Con paso cauto, salí al claro, me dirigí hacia la casa y me acerqué a la ventana de la que salía luz. No me apetecía que nadie me viera aparecer como si saliera de una caja de sorpresas, así que me pegué a uno de los lados y me deslicé hasta poder asomarme por una esquina de la ventana. Los Pelt estaban sentados en un viejo sofá de dos plazas que sería de los sesenta, y su lenguaje corporal delataba su descontento. Su hija Sandra deambulaba de un lado a otro delante de ellos, aunque tampoco es que hubiese tanto espacio para esa exhibición. Era un salón muy pequeño, un sitio que sólo sería cómodo para un par de personas. Los Pelt iban vestidos como si fueran a ir a un una sesión fotográfica de Lands' End, mientras que Sandra iba más aventurera, con sus pantalones ajustados y un llamativo suéter a rayas y mangas cortas. Iba más bien uniformada para salir a la caza de chicos monos al centro comercial que para torturar a un par de personas. Pero, sin duda, la tortura era algo que había planeado. En un rincón había una silla de espalda recta llena de correas y esposas. También había un rollo de cinta aislante cerca, lo cual me resultó de lo más familiar.
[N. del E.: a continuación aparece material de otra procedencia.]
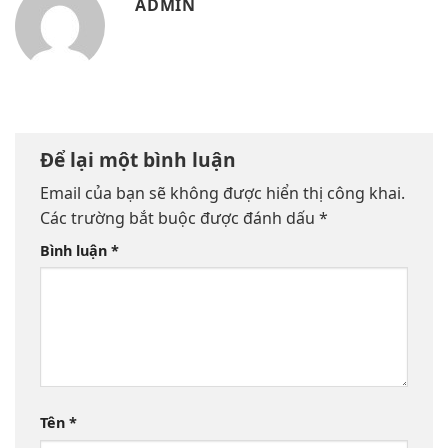
ADMIN
Để lại một bình luận
Email của bạn sẽ không được hiển thị công khai.
Các trường bắt buộc được đánh dấu
*
Bình luận
*
Tên
*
Había estado muy tranquila hasta que lo vi.

No sabía si los tigres pueden contar, pero levanté tres dedos, por si Quinn estaba mirando. Lenta y cuidadosamente, me agaché y cogí dirección sur hasta que estuve debajo de la segunda ventana. Empezaba a sentirme bastante orgullosa de mis habilidades de infiltración, que debían avisarme antes de un potencial desastre. Pero el orgullo es la madre del desastre.

Aunque la ventana estaba a oscuras, cuando me incorporé me topé con unos ojos mirando desde el otro lado del cristal. Pertenecían a un hombre moreno con perilla. Estaba sentado a una mesa, justo delante de la ventana, y sostenía una taza de café. Con la sorpresa, la dejó caer sobre la mesa, y el líquido caliente le salpicó las manos, el pecho y la barbilla.

Lanzó un grito, aunque no estaba segura de si pronunció palabras coherentes. Oí un tumulto en la puerta delantera y la estancia adyacente.

Bueno… ufff.

Doblé la esquina de la casa en dirección a la pequeña plataforma antes de poder decir «pies, para qué os quiero». Abrí de golpe la puerta de mosquitera y empujé la de madera, para entrar en la cocina con la pistola paralizante en la mano. El hombrecillo aún se estaba frotando la cara con un paño cuando le alcancé de un disparo. Cayó al suelo como un saco de patatas. ¡Caramba!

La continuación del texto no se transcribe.